This principle can be used to instantiate and call any other test script. The only requirement is to initialize the test script instance context through setContext() before you start calling its methods.

A Java test script can be executed in several ways:
  1. From the T-Plan Robot Enterprise GUI.  See the Executing Test Scripts help topic.

  2. Through the T-Plan Robot Enterprise CLI. The Java source code (a .java file) can be specified as argument of the -r option.
  3. Through a call of the Run command from a TPR test script. This mechanism is described in the Java Test Scripts And TPR chapter.

  4. Test scripts having the main() method can be also executed as standalone Java programs either from the command line or from the IDE. It is required that the method creates an automation runnable from a script instance through createAutomationRunnable() and runs it through a call of its run() method or starts it as a thread within a Thread class instance.
  5. The code employed by the main() method can be used to start Robot automated processes from any 3rd party Java applications. It can be also reused to start multiple automated processes in parallel, in a sequence or in a combination of both. For an example see the Program Level Execution And Load Testing topic in our online tutorial.

4. Script Body Development

To develop the test script body take advantage of the Robot's GUI tools described in the Script Editor help topic. Release 3.0 has made most of the GUI features support Java the same way as the TPR format except for the ones listed below. These will be addressed gradually in the 3.x and 3.0.x update releases.

Feature
Status
Export Script Comments
Not yet supported for Java test scripts.
Execute Selection
(the ability to select a block of code and execute it)
Supported since the 3.1 release.
Import from T-Plan Professional Supported since the 3.0.1 release.
Var/Eval Commands
There are no GUI components (property windows) allowing to create Java equivalents of the Var/Eval commands. One has to code them manually as getContext().setVariable() or one of the  getContext().setVariableAs...() methods.
View Script Images
(the ability to view component images used by a script in the Project View)
Not yet supported for Java test scripts.


5. Optional Capabilities

Java test scripts may optionally implement two listener interfaces compatible with the Fallback Procedures known from the TPR language:

Listener Interface
Description
com.tplan.robot.scripting.DisconnectListener Declares methods to be called when a connection to the desktop is unexpectedly interrupted during a script execution. This allows to set up central point of I/O error handling and/or eventual custom connection recovery where the standard Connection Recovery mechanism can't be used.
com.tplan.robot.scripting.ComparisonFailureListener Declares methods to be called when an image comparison performed through the compareTo(), waitFor() or screenshot() method fails. This allows to set up central point of handling of comparison errors. For example, the script may rely on a large number of image comparison operations used to locate components on the screen to work with. Instead of testing the result of each comparison for failure the script may set up a central point of failure through this interface.

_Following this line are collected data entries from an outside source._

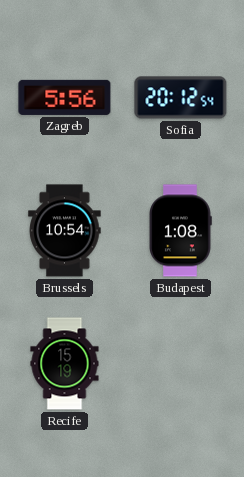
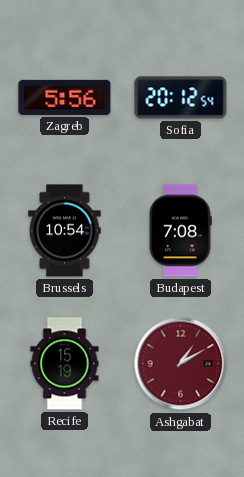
Budapest: 1:08 -> 7:08
Ashgabat: none -> 1:10
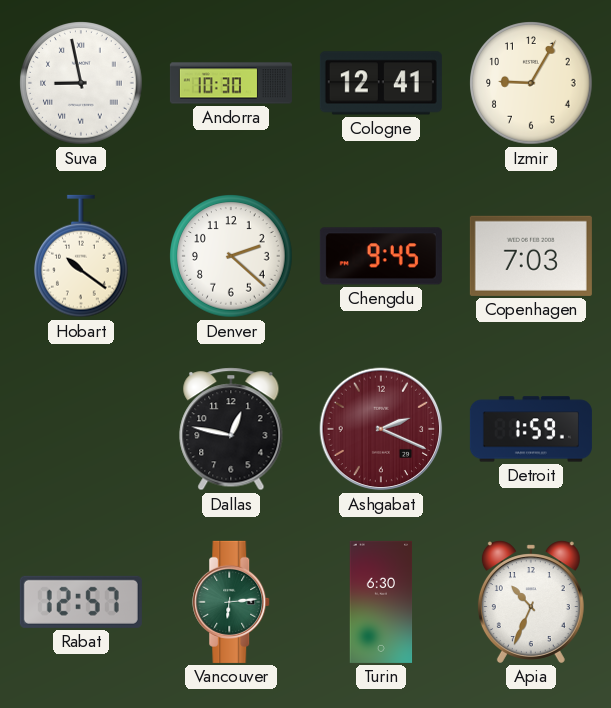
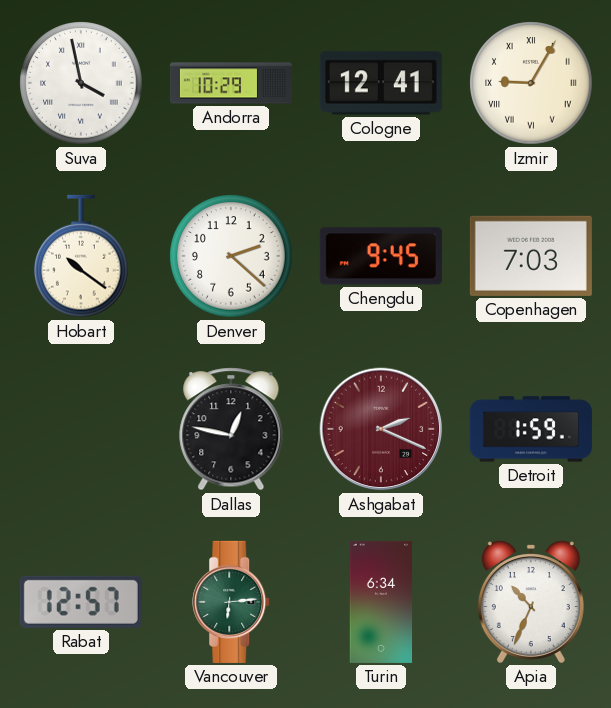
Suva: 8:58 -> 3:58
Andorra: 10:30 -> 10:29
Izmir numerals: Arabic -> Roman
Turin: 6:30 -> 6:34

There's no need to register the class as a listener anywhere. A mere implementation of these interfaces by the test script class is sufficient to receive the specified events.

Java test scripts may receive further information (events) through implementation of various listener interfaces across the test framework. The most important ones are:

Listener Interface
Description
com.tplan.robot.scripting.ScriptListener Receive events of the test script life cycle such as the execution start, stop, pause and regular completion.
Test scripts implementing this interface may register from inside the test() method through getContext().getScriptManager().addScriptListener().
java.beans.PropertyChangeListener Test scripts implementing this interface may register through getContext().getVariables().addPropertyChangeListener() for events of context variable changes.
com.tplan.robot.remoteclient.RemoteDesktopClientListener Receive events of actions performed by the local desktop client, such as sending of mouse and keyboard events to the desktop.
Test scripts implementing this interface may register from inside the test() method through getContext().getClient().addClientListener().
com.tplan.robot.remoteclient.RemoteDesktopServerListener Receive events from the remote desktop, such as desktop screen updates and changes of the remote clipboard.
Test scripts implementing this interface may register from inside the test() method through getContext().getClient().addServerListener().
com.tplan.robot.LicenseListener Receive events about the total/used/available number of licensed seats. This information can be used by test script schedulers to avoid starting of excessive
parallel scripts.
Any Java class may register at any time through a call of the com.tplan.robot.ApplicationSupport.addLicenseListener() method.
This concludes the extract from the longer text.